The forecast, released on Thursday, predicted Sydney’s prices would fall another 5 per cent this year — which would take them to 15 per cent below their June 2017 peak.

“There’s a self-fulfilling nature … the timing of lending standards occurred quite a while ago. It’s not that, in and of itself, now,” Mr Aird said.

“If households as a collective expect house prices to go down … they invariably will because buyers hold off buying or offer lower prices, and that’s in part how you can get a correction down, the same thing happens on the way up.”

As prices continue to fall, Mr Aird expected investors would make their way back to the market as yields would become more appealing.

“I’m sure there are some investors sitting on the sidelines, just waiting to see the result of the election [and potential changes to negative gearing].”

NAB chief economist Alan Oster

Sydney’s property market has been hurt by APRA’s crackdown, said NAB chief economist Alan Oster, and prices have further to fall.

“I don’t see tightening of credit coming out of the royal commission … but I do see more emphasis on expenses and [banks] may become a little more gun shy, in the sense of knowing people are watching them in case they make a loan that turns bad.”

Mr Oster said while banks were looking more carefully at expenses, customer expectations were also changing.

“Previously buyers thought I better get in or prices will keep going up, now they’re thinking they’re not sure if they should,” Mr Oster said.

While NAB has kept its price forecast at a 15 per cent peak-to-trough fall, it announced on Tuesday that it now expects the Reserve Bank to keep interest rates on hold well into the next decade.

The bank, which had previously believed the next move would be up, now believes the RBA could even be forced into cutting the rate from its record low of 1.5 per cent, within months.

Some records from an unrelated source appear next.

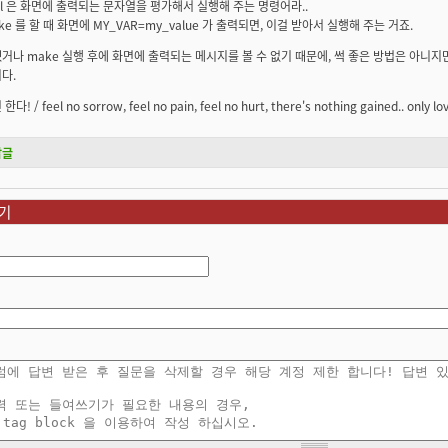
al 은 화면에 출력되는 문자열을 평가해서 실행해 주는 명령어라..
ke 를 할 때 화면에 MY_VAR=my_value 가 출력되면, 이걸 받아서 실행해 주는 거죠.
거나 make 실행 후에 화면에 출력되는 메시지를 볼 수 없기 때문에, 썩 좋은 방법은 아니지
다.
한다! / feel no sorrow, feel no pain, feel no hurt, there's nothing gained.. onl
답글
기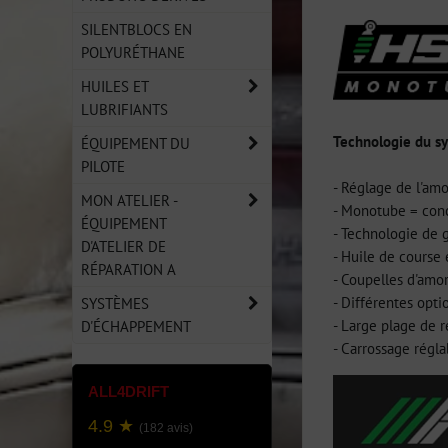
SILENTBLOCS EN
POLYURÉTHANE
HUILES ET
LUBRIFIANTS
Technologie du s
ÉQUIPEMENT DU
PILOTE
- Réglage de l'am
MON ATELIER -
- Monotube = conc
ÉQUIPEMENT
- Technologie de 
D'ATELIER DE
- Huile de course
RÉPARATION A
- Coupelles d'amo
- Différentes opti
SYSTÈMES
- Large plage de r
D'ÉCHAPPEMENT
- Carrossage régl
ALL4DRIFT
4.9 ★
(182 avis)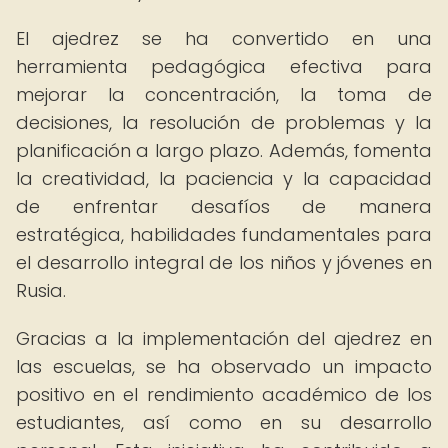
El ajedrez se ha convertido en una
herramienta pedagógica efectiva para
mejorar la concentración, la toma de
decisiones, la resolución de problemas y la
planificación a largo plazo. Además, fomenta
la creatividad, la paciencia y la capacidad
de enfrentar desafíos de manera
estratégica, habilidades fundamentales para
el desarrollo integral de los niños y jóvenes en
Rusia.
Gracias a la implementación del ajedrez en
las escuelas, se ha observado un impacto
positivo en el rendimiento académico de los
estudiantes, así como en su desarrollo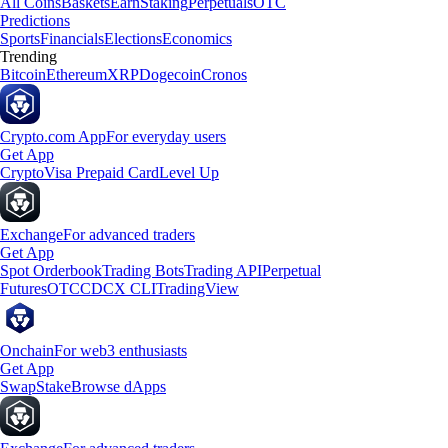
All Coins
Baskets
Earn
Staking
Perpetuals
OTC
Predictions
Sports
Financials
Elections
Economics
Trending
Bitcoin
Ethereum
XRP
Dogecoin
Cronos
Crypto.com App
For everyday users
Get App
Crypto
Visa Prepaid Card
Level Up
Exchange
For advanced traders
Get App
Spot Orderbook
Trading Bots
Trading API
Perpetual
Futures
OTC
CDCX CLI
TradingView
Onchain
For web3 enthusiasts
Get App
Swap
Stake
Browse dApps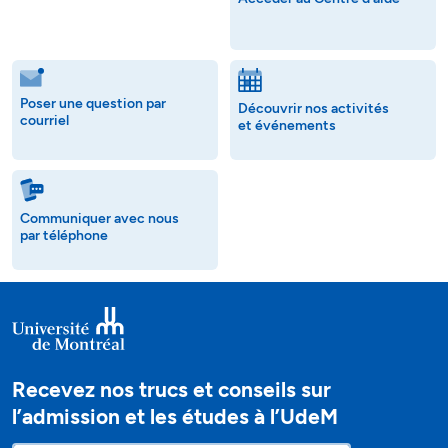
Poser une question par
Découvrir nos activités
courriel
et événements
Communiquer avec nous
par téléphone
Recevez nos trucs et conseils sur
l’admission et les études à l’UdeM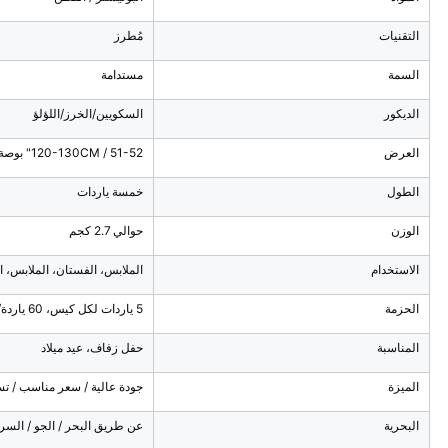
التقنيات
مُطرز
السمة
مستدامة
الديكور
السكويين/الخرز/اللؤلؤ
العرض
120-130CM / 51-52" بوصة / 1.2-1.3 ياردات
الطول
خمسة ياردات
الوزن
حوالي 2.7 كجم
الاستخدام
الملابس، الفستان، الملابس، ال
الحزمة
5 ياردات لكل كيس، 60 ياردة/طن
المناسبة
حفل زفاف، عيد ميلاد
الميزة
جودة عالية / سعر مناسب / ت
البحرية
عن طريق البحر / الجو / السري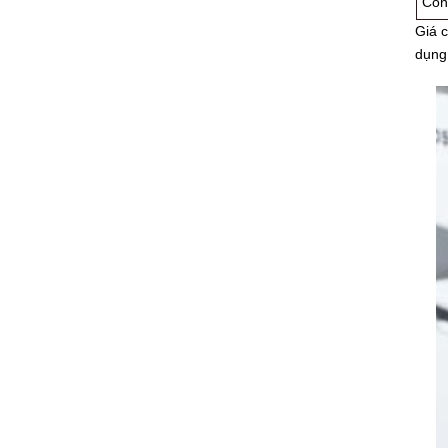
Côn
Giá 
dụng 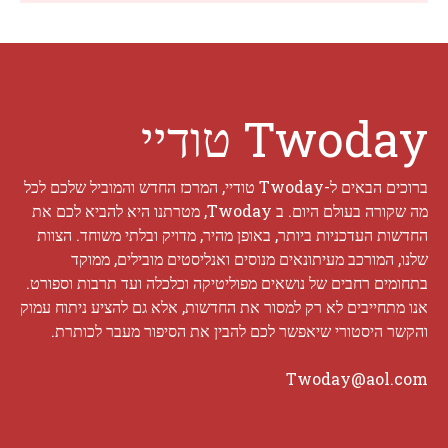
Twoday טודיי
ברוכים הבאים ל-Twoday טודיי, המרכז החדש והמוביל שלכם לכל
מה שקורה בעולם היום. ב Twoday, מטרתנו היא להביא לכם את
החדשות העדכניות ביותר, באופן מהיר, מדויק ובלתי משוחד. הצוות
שלנו, המורכב מעיתונאים מנוסים ואנליסטים מובילים, ממוקד
בתחומים רחבים של נושאים מפוליטיקה וכלכלה ועד תרבות וספורט.
אנו מתחייבים לא רק למסור את החדשות, אלא גם להציע ניתוח עמוק
והקשר היסטורי שיאפשר לכם להבין את הסיפור מעבר לכותרת.
Twoday@aol.com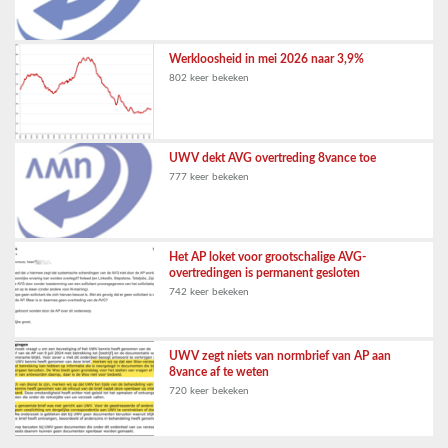
Werkloosheid in mei 2026 naar 3,9%
802 keer bekeken
UWV dekt AVG overtreding 8vance toe
777 keer bekeken
Het AP loket voor grootschalige AVG-
overtredingen is permanent gesloten
742 keer bekeken
UWV zegt niets van normbrief van AP aan
8vance af te weten
720 keer bekeken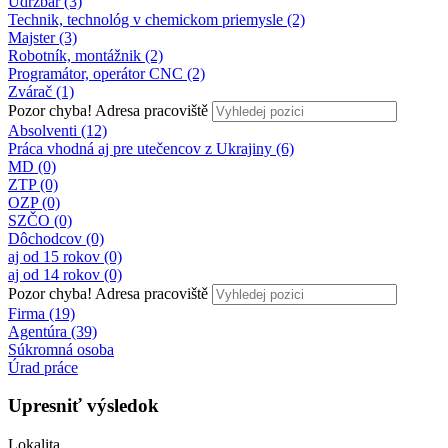
Údržbár (3)
Technik, technológ v chemickom priemysle (2)
Majster (3)
Robotník, montážnik (2)
Programátor, operátor CNC (2)
Zvárač (1)
Pozor chyba!
Adresa pracoviště
Absolventi (12)
Práca vhodná aj pre utečencov z Ukrajiny (6)
MD (0)
ZTP (0)
OZP (0)
SZČO (0)
Dôchodcov (0)
aj od 15 rokov (0)
aj od 14 rokov (0)
Pozor chyba!
Adresa pracoviště
Firma (19)
Agentúra (39)
Súkromná osoba
Úrad práce
Upresniť výsledok
Lokalita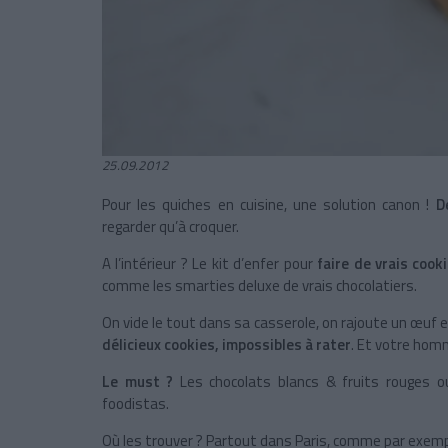
25.09.2012
Pour les quiches en cuisine, une solution canon !
D
regarder qu’à croquer.
A l’intérieur ? Le kit d’enfer pour
faire de vrais cook
comme les smarties deluxe de vrais chocolatiers.
On vide le tout dans sa casserole, on rajoute un œuf 
délicieux cookies, impossibles à rater
. Et votre hom
Le must ?
Les chocolats blancs & fruits rouges o
foodistas.
Où les trouver ? Partout dans Paris, comme par exempl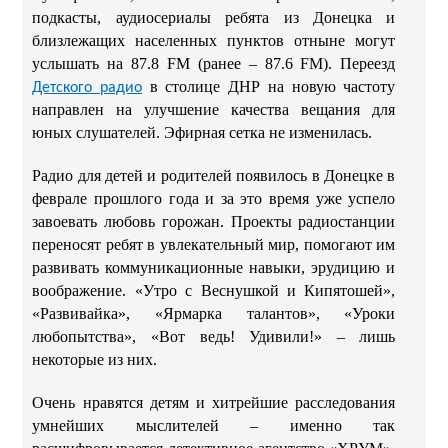
подкасты, аудиосериалы ребята из Донецка и
близлежащих населенных пунктов отныне могут
услышать на 87.8 FM (ранее – 87.6 FM). Переезд
в столице ДНР на новую частоту
Детского радио
направлен на улучшение качества вещания для
юных слушателей. Эфирная сетка не изменилась.
Радио для детей и родителей появилось в Донецке в
феврале прошлого года и за это время уже успело
завоевать любовь горожан. Проекты радиостанции
переносят ребят в увлекательный мир, помогают им
развивать коммуникационные навыки, эрудицию и
воображение. «Утро с Веснушкой и Кипятошей»,
«Развивайка», «Ярмарка талантов», «Уроки
любопытства», «Вот ведь! Удивили!» – лишь
некоторые из них.
Очень нравятся детям и хитрейшие расследования
умнейших мыслителей – именно так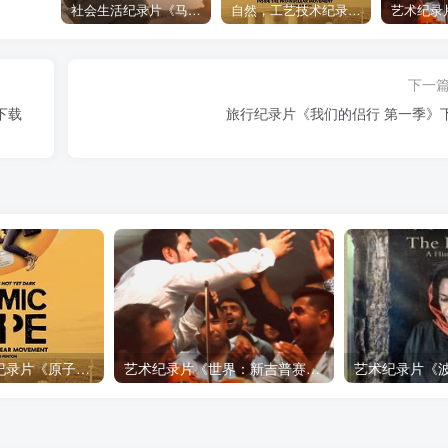
社会生活纪录片《马加拉 Makala》下载
自然，工艺技术纪录片《原子能的希望 Atomic Hope – Inside the Pro-Nuclear Movement》下载
下一
下载
旅行纪录片《我们的侣行 第一季》
自然，工艺技术纪录片《原子能的希望 Atomic Hope – Inside the Pro-Nuclear Movement》下载
艺术纪录片《世界：新吉普赛之王 This World: The New Gypsy Kings》下载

“I don’t see it going up, [but] we do see a significant and growing chance that it might go down,” said Mr Oster. The revision comes as its latest monthly business survey shows a slump in confidence across the east coast.

Housing Industry Association principal economist Tim Reardon

Despite a record number of apartments set to be completed, there is little fear of an oversupply of dwellings and significant further price falls, said Housing Industry Association principal economist Tim Reardon said.

“While unemployment remains low … and population growth remains strong, the depths of this cycle will be relatively shallow,” Mr Reardon said.

Apartments will clear relatively quickly, Mr Reardon added, as developers were holding back until conditions improved – with apartment approvals data for the December quarter down more than 33 per cent year on year.

“The rate at which they slowed down at the end of 2018 was a surprise, but now that the credit squeeze has occurred, we expect approvals will continue with a relatively slower, slow down over the next two years.”

Mr Reardon expected both developer and investor activity to increase as the market stabilised, potentially by mid-year,  but said the upcoming elections were adding to the market uncertainty. At a federal level there are potential changes to negative gearing on the cards meanwhile, at a state level, there were concerns regarding development sentiment, which was shaping up to be a key election issue.